According to Insider Monkey’s hedge fund database, Gabriel Plotkin’s Melvin Capital Management has the largest position in Laboratory Corp. of America Holdings (NYSE:LH), worth close to $324.9 million, accounting for 2.6% of its total 13F portfolio. Coming in second is David Cohen and Harold Levy of Iridian Asset Management, with a $177.9 million position; the fund has 4.3% of its 13F portfolio invested in the stock. Remaining members of the smart money that hold long positions contain Arthur B Cohen and Joseph Healey’s Healthcor Management LP, John W. Rogers’s Ariel Investments and Wallace Weitz’s Wallace R. Weitz & Co.. In terms of the portfolio weights assigned to each position Healthcor Management LP allocated the biggest weight to Laboratory Corp. of America Holdings (NYSE:LH), around 5.83% of its 13F portfolio.
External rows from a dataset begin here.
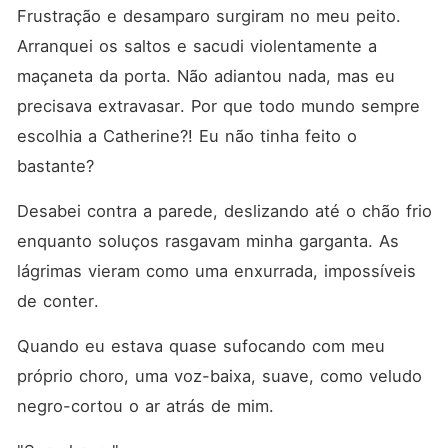
Frustração e desamparo surgiram no meu peito. 
Arranquei os saltos e sacudi violentamente a 
maçaneta da porta. Não adiantou nada, mas eu 
precisava extravasar. Por que todo mundo sempre 
escolhia a Catherine?! Eu não tinha feito o 
bastante?
Desabei contra a parede, deslizando até o chão frio 
enquanto soluços rasgavam minha garganta. As 
lágrimas vieram como uma enxurrada, impossíveis 
de conter.
Quando eu estava quase sufocando com meu 
próprio choro, uma voz-baixa, suave, como veludo 
negro-cortou o ar atrás de mim.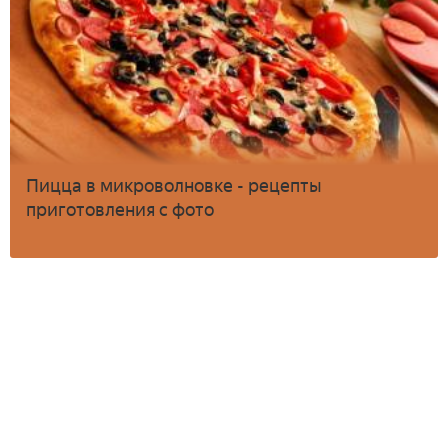
Пицца в микроволновке - рецепты
приготовления с фото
Healthcare Value Capital is also relatively very bullish on the stock, setting aside 5.32 percent of its 13F equity portfolio to LH.
Because Laboratory Corp. of America Holdings (NYSE:LH) has faced bearish sentiment from the aggregate hedge fund industry, it’s safe to say that there were a few money managers that elected to cut their full holdings last quarter. At the top of the heap, Brandon Haley’s Holocene Advisors said goodbye to the biggest position of all the hedgies watched by Insider Monkey, comprising about $35.2 million in stock. Amy Mulderry’s fund, Tavio Capital, also said goodbye to its stock, about $29.9 million worth. These transactions are intriguing to say the least, as total hedge fund interest was cut by 8 funds last quarter.
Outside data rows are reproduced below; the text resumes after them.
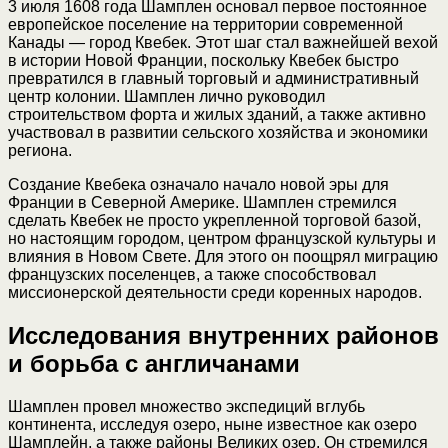
3 июля 1608 года Шамплен основал первое постоянное
европейское поселение на территории современной
Канады — город Квебек. Этот шаг стал важнейшей вехой
в истории Новой Франции, поскольку Квебек быстро
превратился в главный торговый и административный
центр колонии. Шамплен лично руководил
строительством форта и жилых зданий, а также активно
участвовал в развитии сельского хозяйства и экономики
региона.
Создание Квебека означало начало новой эры для
Франции в Северной Америке. Шамплен стремился
сделать Квебек не просто укрепленной торговой базой,
но настоящим городом, центром французской культуры и
влияния в Новом Свете. Для этого он поощрял миграцию
французских поселенцев, а также способствовал
миссионерской деятельности среди коренных народов.
Исследования внутренних районов
и борьба с англичанами
Шамплен провел множество экспедиций вглубь
континента, исследуя озеро, ныне известное как озеро
Шамплейн, а также районы Великих озер. Он стремился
Let’s now review hedge fund activity in other stocks – not necessarily in the same industry as Laboratory Corp. of America Holdings (NYSE:LH) but similarly valued. We will take a look at Cincinnati Financial Corporation (NASDAQ:CINF), Kansas City Southern (NYSE:KSU), International Paper Company (NYSE:IP), and Atmos Energy Corporation (NYSE:ATO). This group of stocks’ market caps match LH’s market cap.
|Ticker||No of HFs with positions||Total Value of HF Positions (x1000)||Change in HF Position|
View table here if you experience formatting issues.
As you can see these stocks had an average of 31.5 hedge funds with bullish positions and the average amount invested in these stocks was $365 million. That figure was $1055 million in LH’s case. Kansas City Southern (NYSE:KSU) is the most popular stock in this table. On the other hand Atmos Energy Corporation (NYSE:ATO) is the least popular one with only 21 bullish hedge fund positions. Laboratory Corp. of America Holdings (NYSE:LH) is not the most popular stock in this group but hedge fund interest is still above average. Our calculations showed that top 10 most popular stocks among hedge funds returned 41.4% in 2019 and outperformed the S&P 500 ETF (SPY) by 10.1 percentage points. These stocks gained 7.9% in 2020 through May 22nd but still beat the market by 15.6 percentage points. Hedge funds were also right about betting on LH as the stock returned 34.6% in Q2 (through May 22nd) and outperformed the market. Hedge funds were rewarded for their relative bullishness.